If you wouldn't get out of it for a long time, you wouldn't get out of it for a long time.
You wouldn't get out of it for a long time.
I thought it was very impressive because obviously there was time for them to get into practicing.
We only had one on the subject and I got kind of too fatigued, but certainly got to cover it thoroughly.
What you're talking about is, do you think that the country needs to be informed on this?
If you don't get your own subject and you've got to deliver your own speech, you must be able to get a lot of data to turn this on.
I think a lot of the United States are rediscovering that.
It also has to be repeated.
It's going to have to be said again and again.
So it's got to be said again, perhaps just given a forum.
You're afraid of the approach, as you know, of the 13th?
Yeah, I think just that kind.
Yes, yes.
Well, I have an idea.
Maybe before the seal's up, we'll get a few blow signs.
Sure.
Because I do think, I do think what is said before that they're already worried about the seal guys.
Well, other than that, they're on their own.
I can tell you a lot about the markets.
The problem with the seal is that most of the happening plants are here in Japan.
And it's just, it's just not making us the most moderate finances.
I'm trying to get to that line.
So we can put that as a pretty good, I think it's a good point.
I'm trying to make sure to have a thought that strikes me quickly, at least in the news.
and whether one of these ended up in conversations.
But in general, I know that maybe three or four people whose focus is economic, who might be very responsible, and I don't know if that's what it ever sounds to me, but I don't know.
I don't know.
I wonder what that drug meant, whether it wasn't important anymore, or whether it was self-opening.
Well, I think it was important, but I did not
Well, I did not go along with some of our people who suggested, well, if the G-list was going lower because of those 50,000 hands, I, I, I, I, I, I, I, I, I, I, I, I, I,
I feel that the answer to it is not trolls or all sorts of things.
I don't believe you see the answer to it.
The answer is increased productivity.
Moving on the flexibility front at this level,
And, of course, to the extent that we can, opening up opportunities for investment abroad and markets abroad, that I don't want to see a surge in prices at all.
I don't want that.
The profits for the economy are good, but the American economy can't even envision a community that will be in the world market and that will even move in a better direction.
So I'm not as, I know this, we're going to talk about it in a second, but our university will raise this question to John Connolly.
He's just getting it, getting it, getting it, getting it, getting it, getting it.
This terrible crisis.
I mean, the Swiss actors are all worried about the point of having me coming over here.
They don't even want to have our plot.
I care about both.
I deal with the problem.
It's not subtle.
It's all stirring.
It's like a long injury that I don't have.
uh, we've got to put the, you know, straddle the problems we've been talking about.
We've got to get our inflation down, we've got to get our cost-price solution out, we've got to get more and more and more productive, more efficient, we've got to hold the markets abroad, and that's your job.
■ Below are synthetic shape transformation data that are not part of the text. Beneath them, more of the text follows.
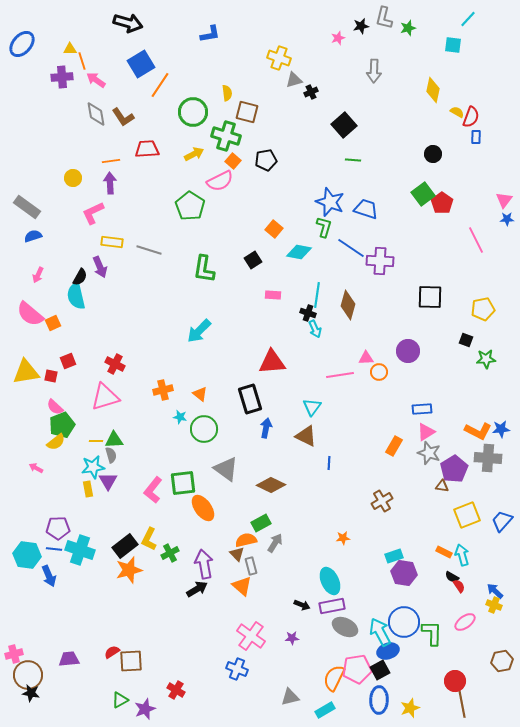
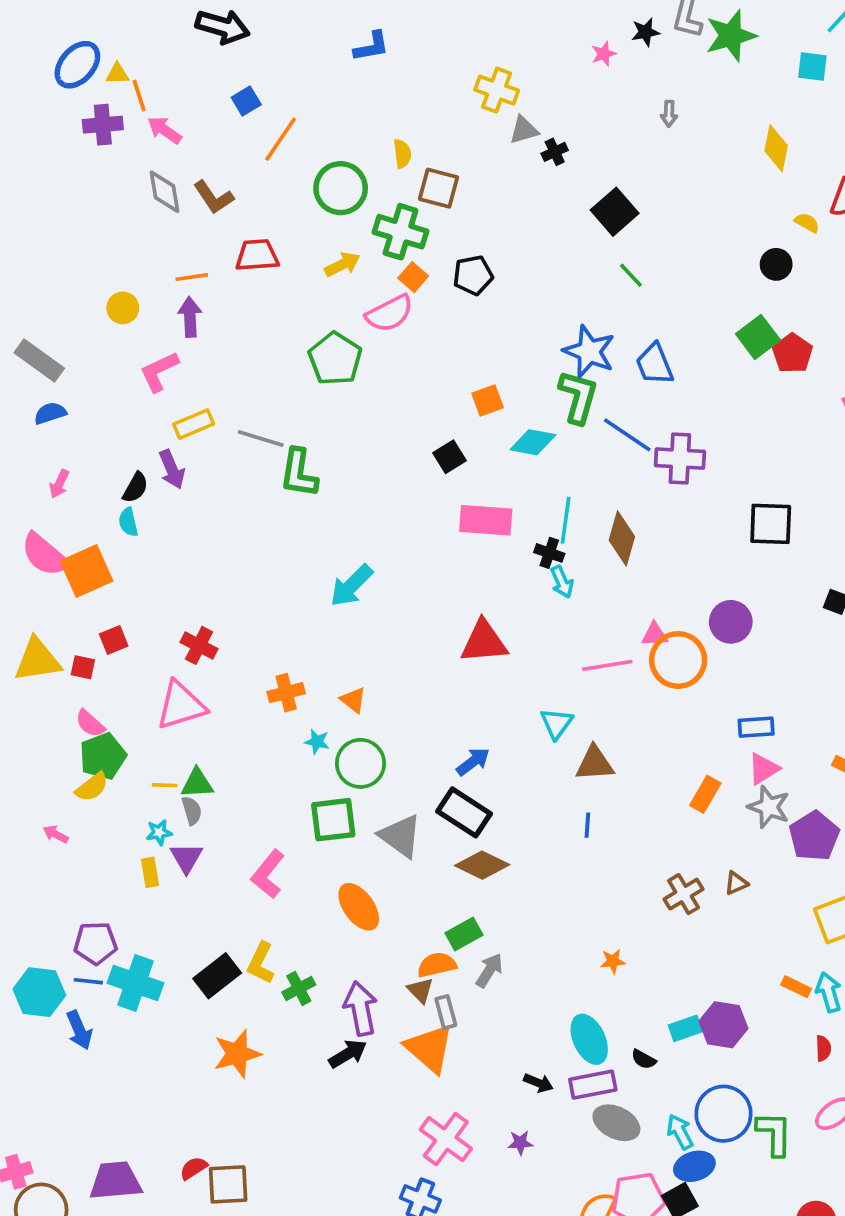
green star: (408, 28) -> (731, 36), size x1.8
blue ellipse: (22, 44) -> (77, 65), moved
blue square: (141, 64) -> (246, 101), size x0.6
gray arrow: (374, 71) -> (669, 114), size x0.6
yellow semicircle: (457, 112) -> (807, 223), moved
green line: (353, 160) -> (631, 275), turned 42
blue trapezoid: (366, 209) -> (655, 364), turned -130
green L-shape: (324, 227) -> (578, 397), size x1.4
orange square: (274, 229) -> (488, 400), turned 30
yellow rectangle: (112, 242) -> (194, 424), turned -30
green L-shape: (204, 269) -> (299, 473), moved
pink rectangle: (273, 295) -> (486, 520), size x1.8
cyan semicircle: (76, 296) -> (128, 522), size x0.6
orange square: (53, 323) -> (86, 571), size x1.8
orange circle: (379, 372) -> (678, 660), size x1.8
black rectangle: (250, 399) -> (464, 812), moved, turned -40
blue arrow: (266, 428) -> (473, 762), turned 42
brown triangle: (306, 436) -> (595, 763), moved, turned -30
cyan star: (93, 467) -> (159, 832), size x0.6
green square: (183, 483) -> (333, 820), moved
brown triangle: (442, 486) -> (736, 883), moved, turned -32
cyan rectangle: (394, 556) -> (685, 1028), moved
orange star: (129, 570) -> (237, 1054), moved
black semicircle: (452, 577) -> (644, 1059), moved
orange triangle: (242, 586) -> (429, 1048), size x1.4
red semicircle: (459, 586) -> (823, 1048), turned 32
cyan arrow: (380, 632) -> (680, 1132), size x0.7
purple trapezoid: (69, 659) -> (116, 1181), size x1.4

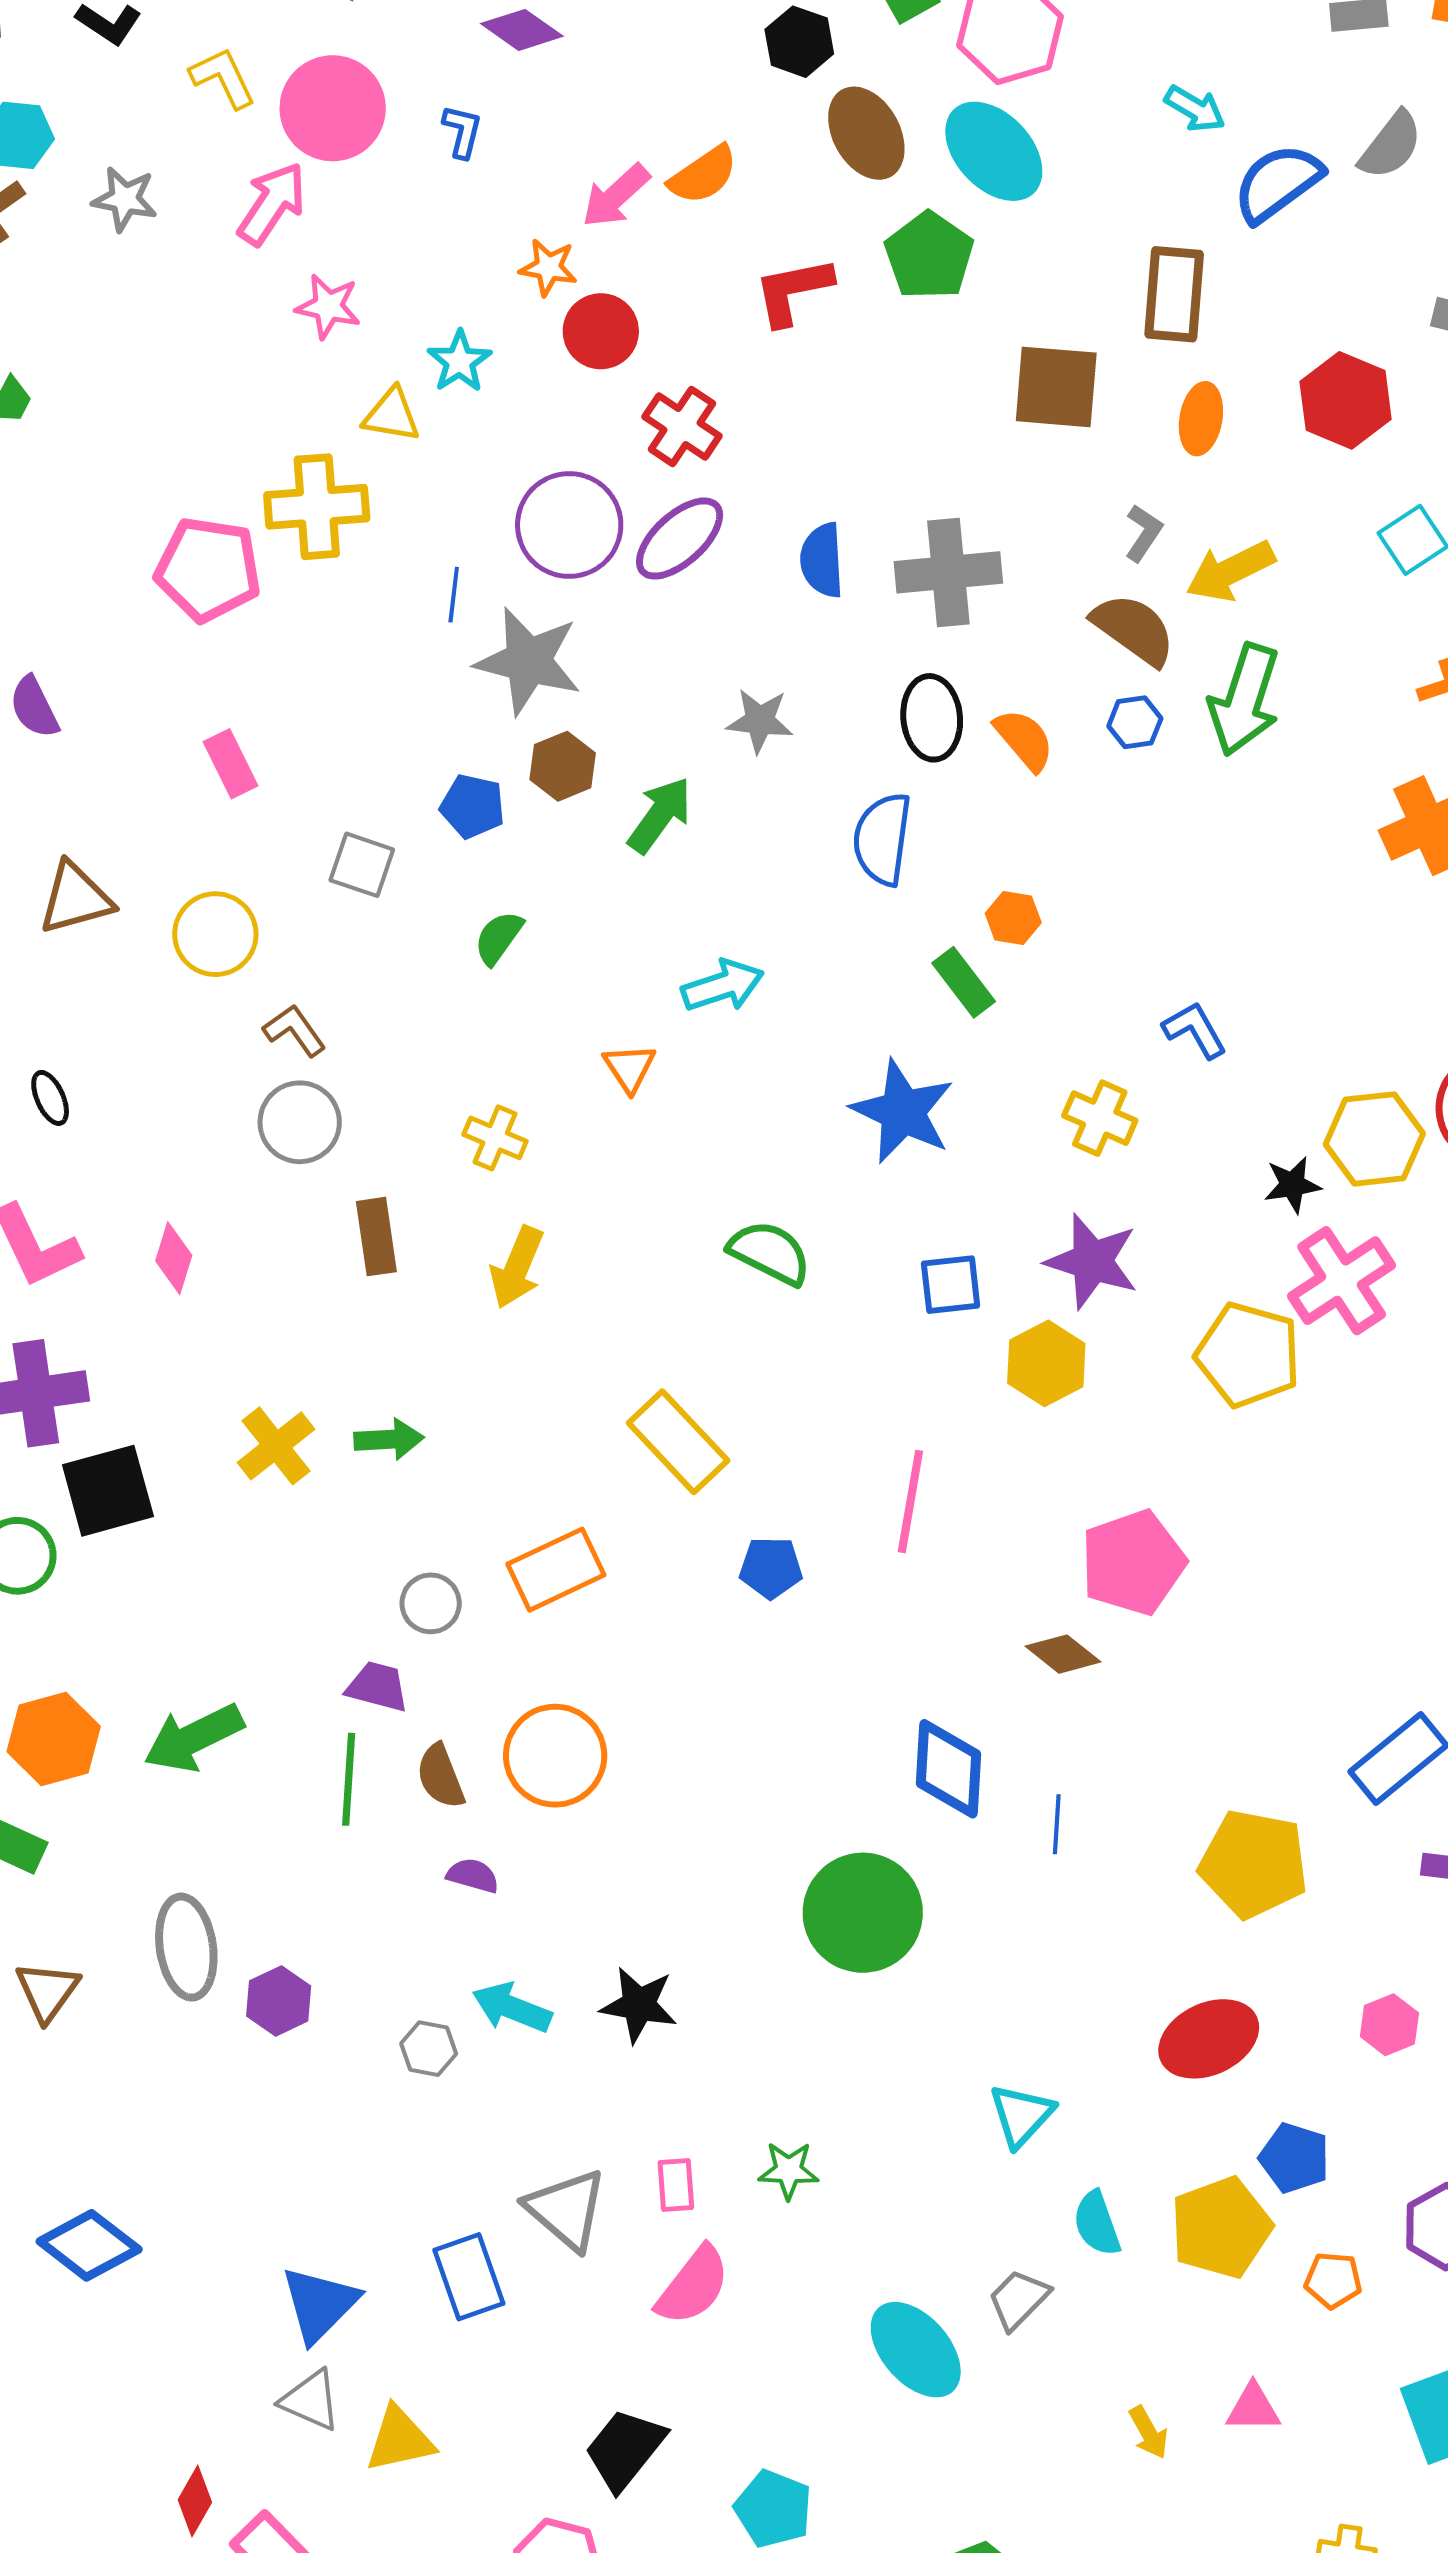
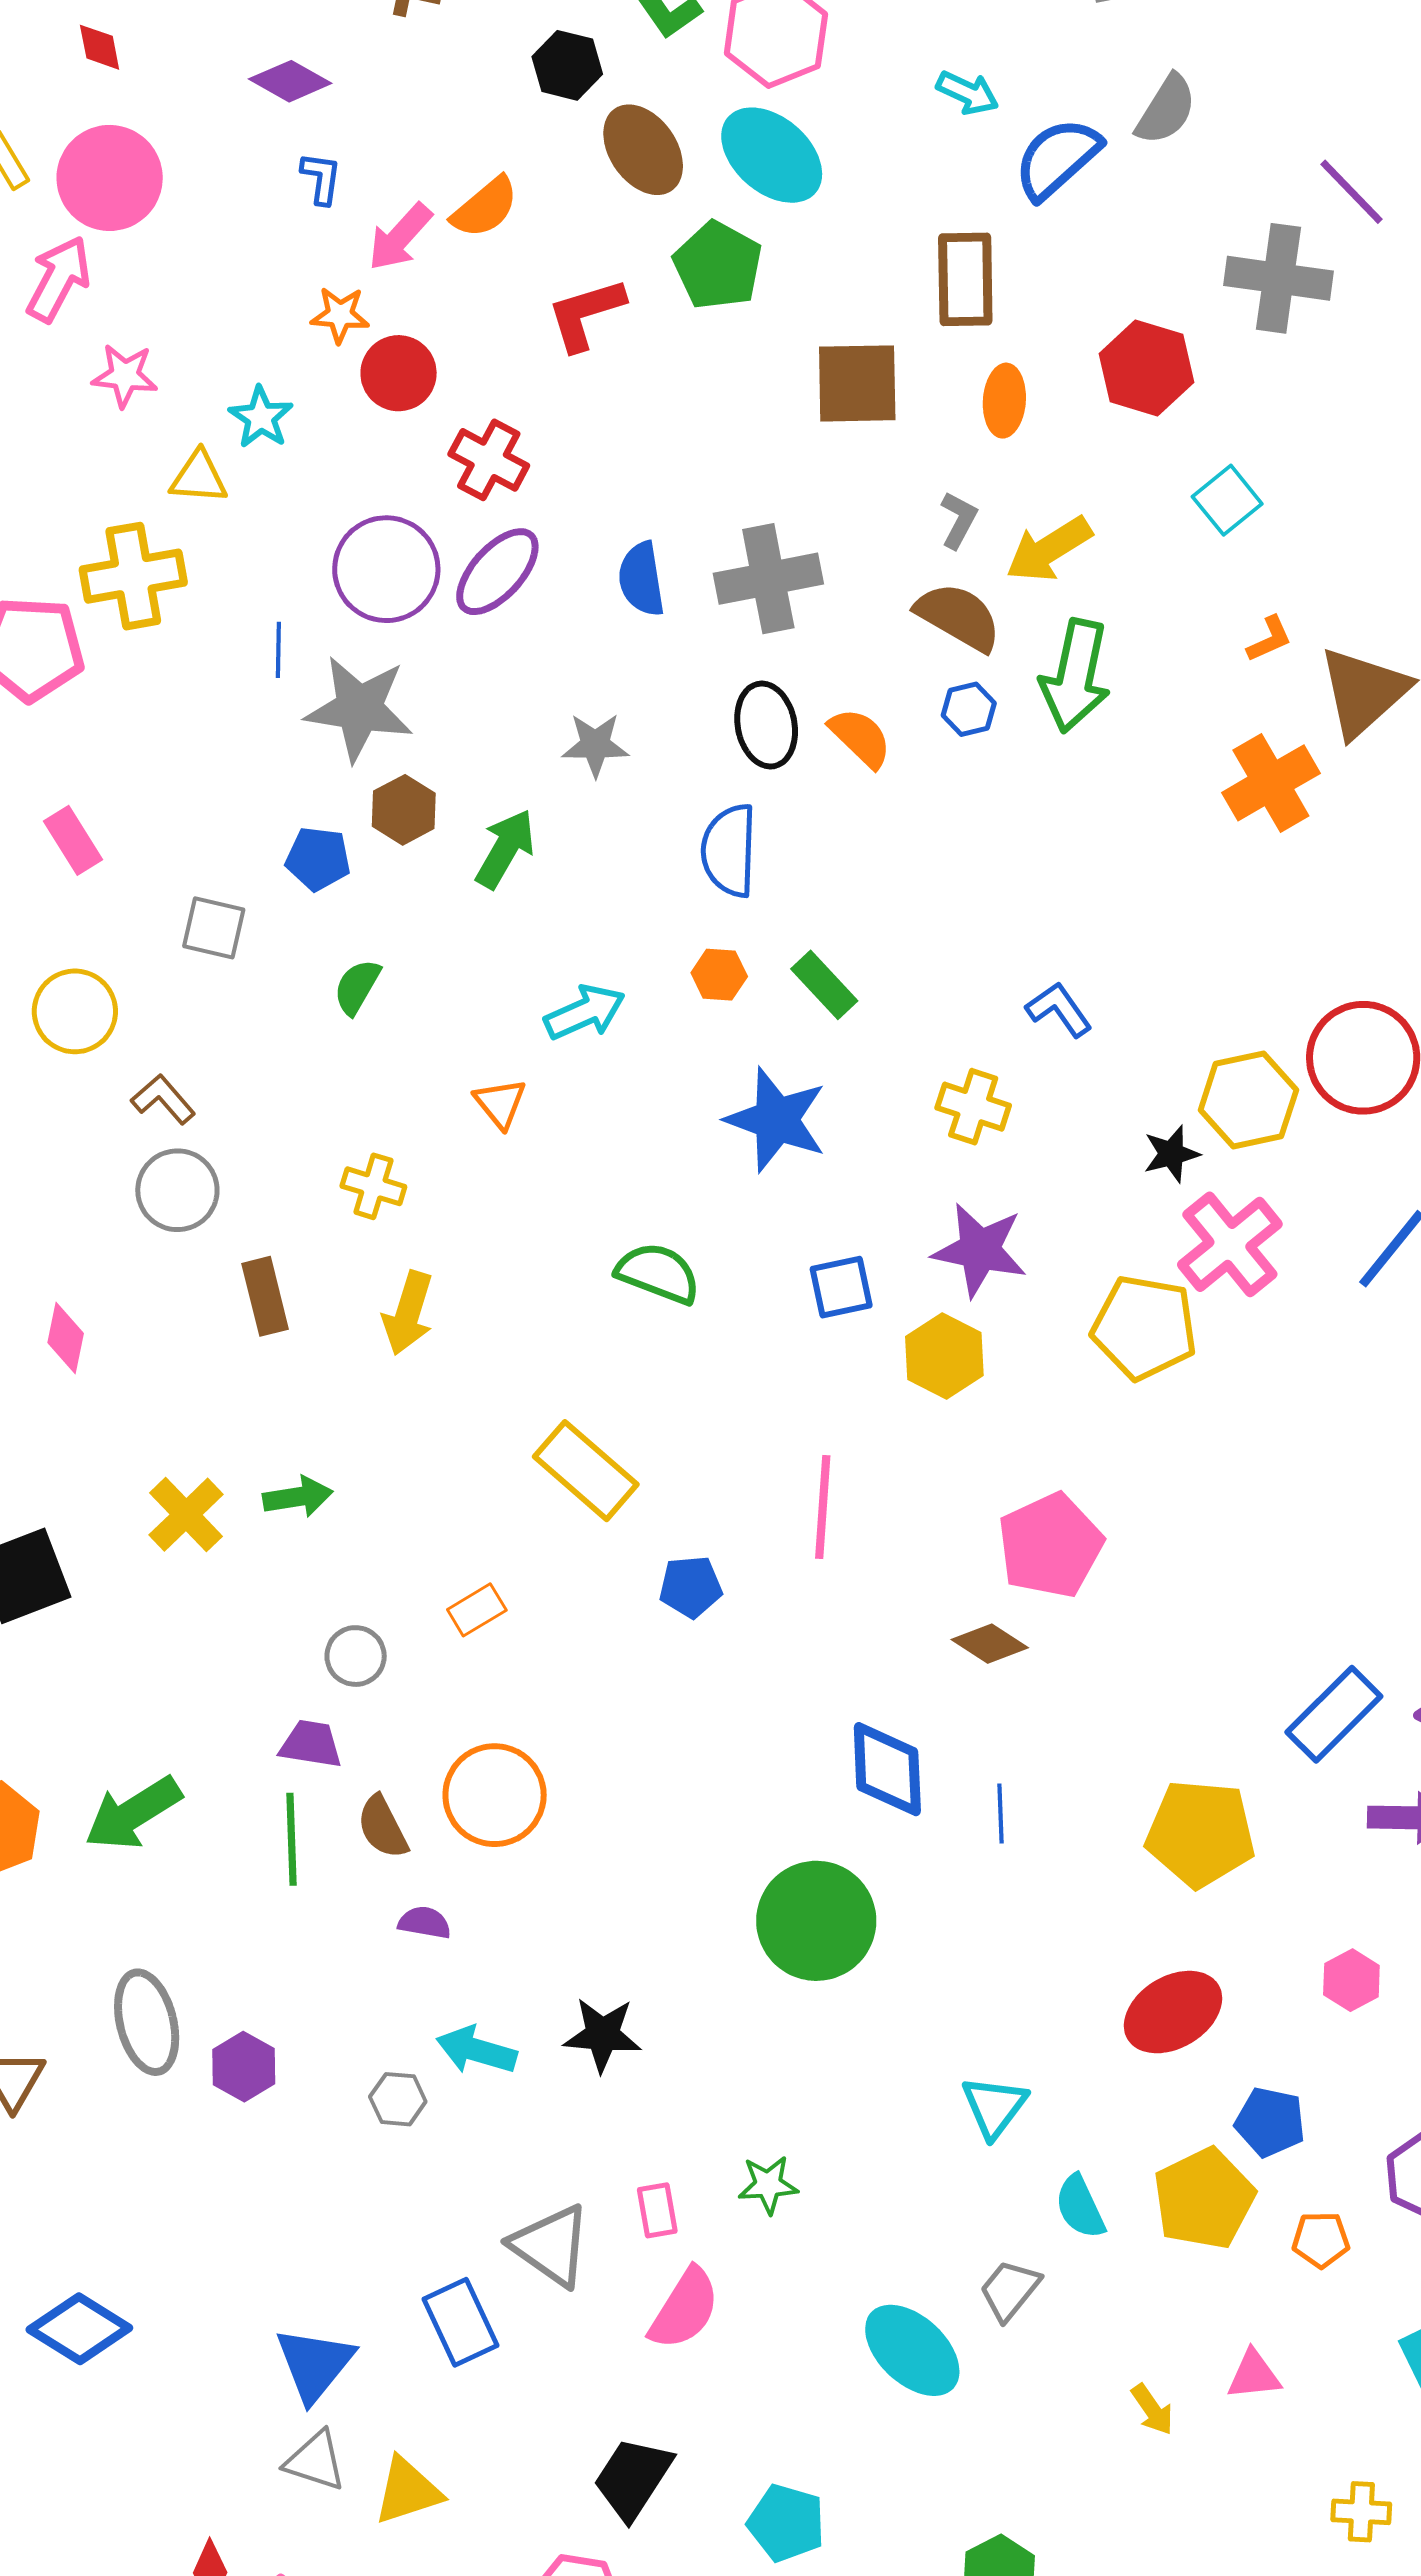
blue L-shape: (462, 131) -> (321, 178), moved
orange hexagon: (1013, 918) -> (719, 975), moved
orange rectangle: (556, 1570) -> (477, 1610), size x0.6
Well, you know, you're doing a good job, and, uh, you're doing a good job, and so you get a lot of, well, you get, uh, two months.
Yeah, yeah, yeah, yeah.
Well, I started at, uh, I started at, uh, I started at, uh, I started at, uh,
I see 200 athletes.
I don't believe it.
I don't believe it.
I don't know.
I don't know.
I don't know.
I don't know.
I don't think you can tell a false truth.
I don't think you can tell a false truth.
That's all right.
All right.
All right.
I'm going to get the people to be advised.
I'm going to get the people to be advised.
I'm going to get the people to be advised.
All right, all right, all right, all right, all right, all right, all right, all right.
Uh, this one should be, should be, should be, should be, should be, should be, should be.